Here are some records; quote them exactly, leaving out the pictures.
╭─ Data supplied
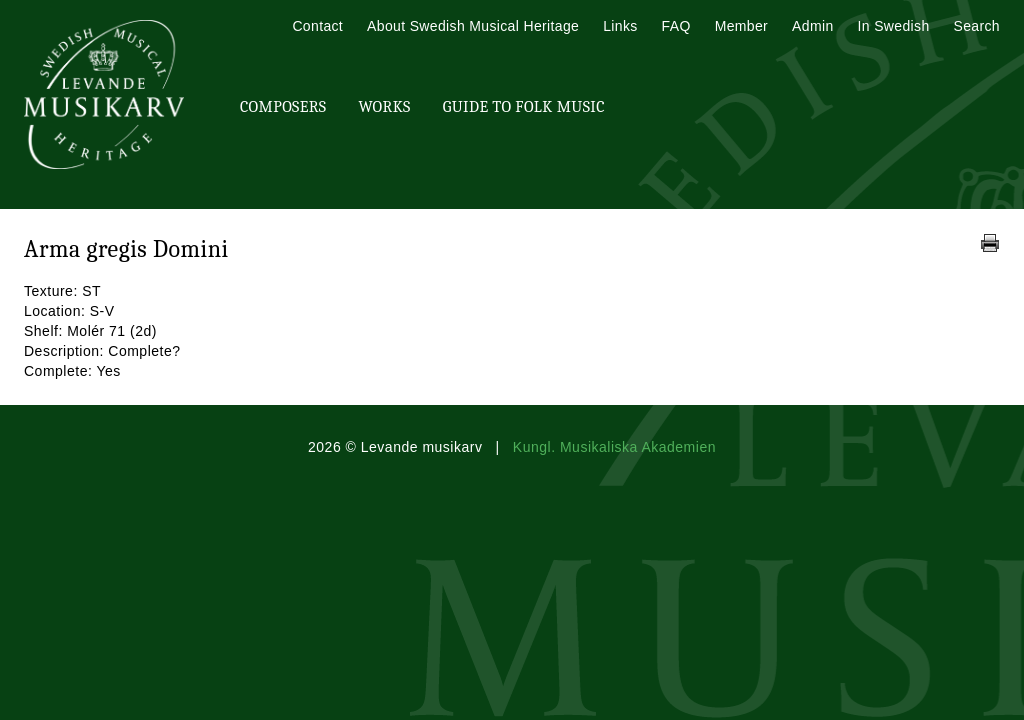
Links (620, 26)
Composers (283, 107)
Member (741, 26)
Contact (317, 26)
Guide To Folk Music (524, 107)
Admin (812, 26)
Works (384, 107)
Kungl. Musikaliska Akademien (614, 447)
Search (977, 26)
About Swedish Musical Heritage (473, 26)
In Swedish (894, 26)
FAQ (676, 26)
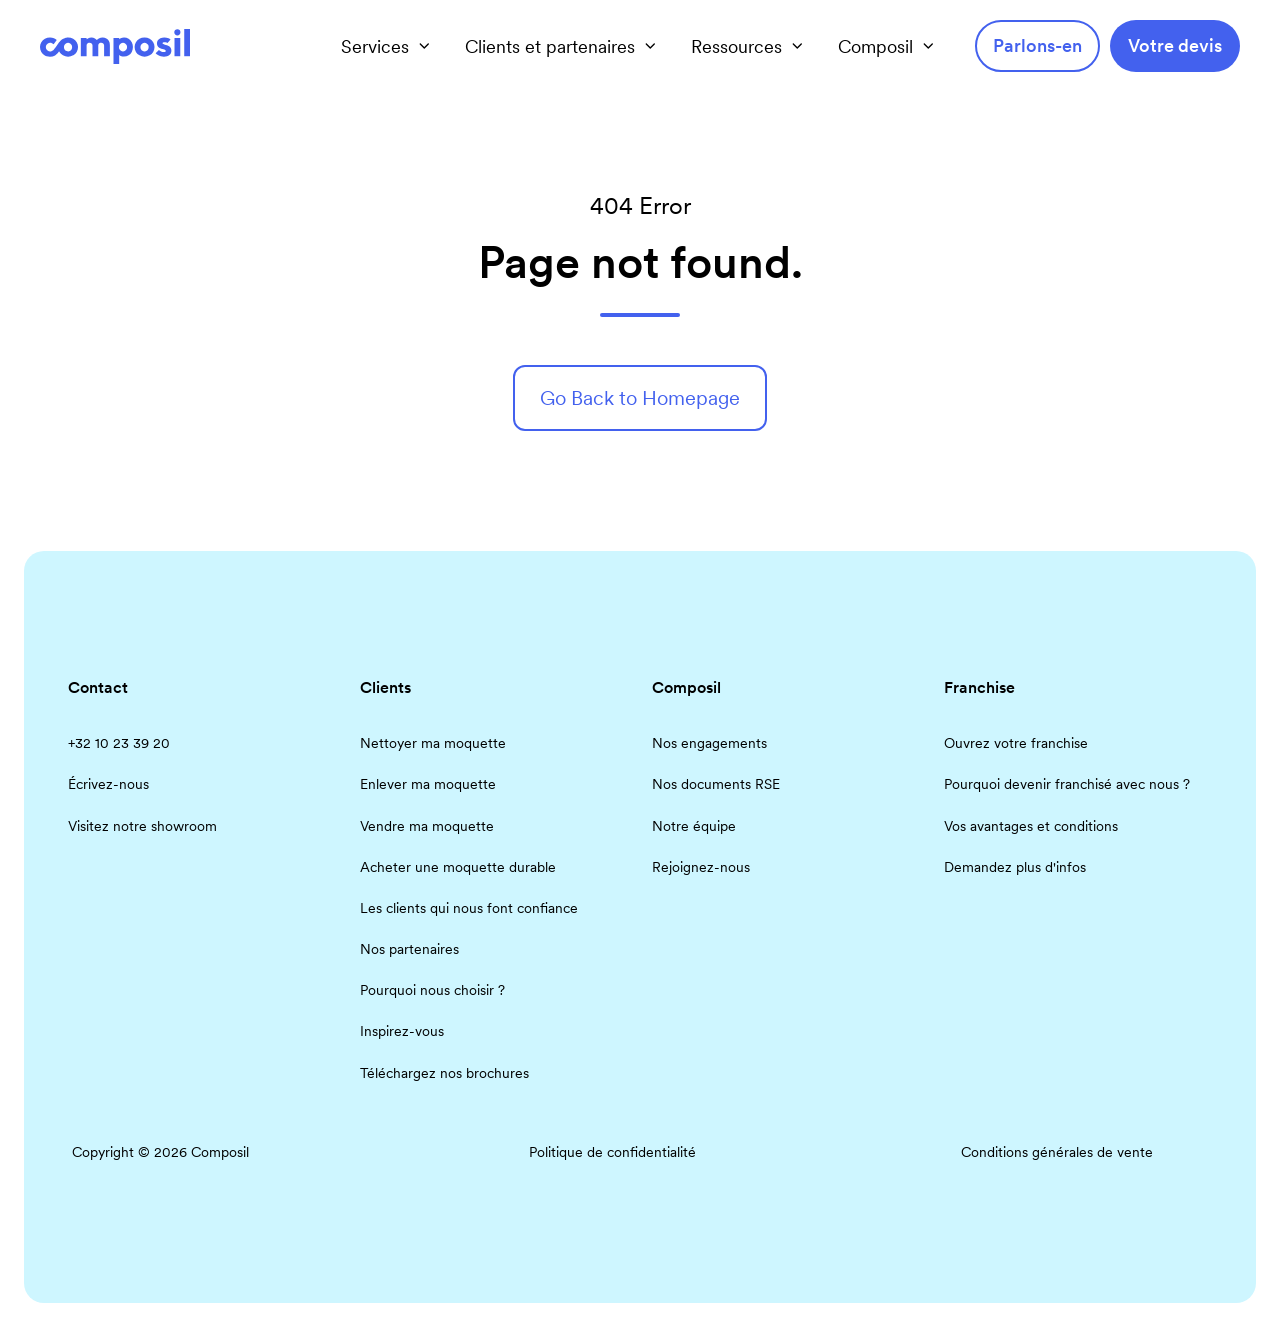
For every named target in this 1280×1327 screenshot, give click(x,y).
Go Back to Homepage (640, 398)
╰─
**Worked solution**
Links (620, 26)
Composers (283, 107)
Member (741, 26)
Contact (317, 26)
Guide To Folk Music (524, 107)
Admin (812, 26)
Works (384, 107)
Kungl. Musikaliska Akademien (614, 447)
Search (977, 26)
About Swedish Musical Heritage (473, 26)
In Swedish (894, 26)
FAQ (676, 26)
For every named target in this 1280×1327 screenshot, give click(x,y).
Go Back to Homepage (640, 398)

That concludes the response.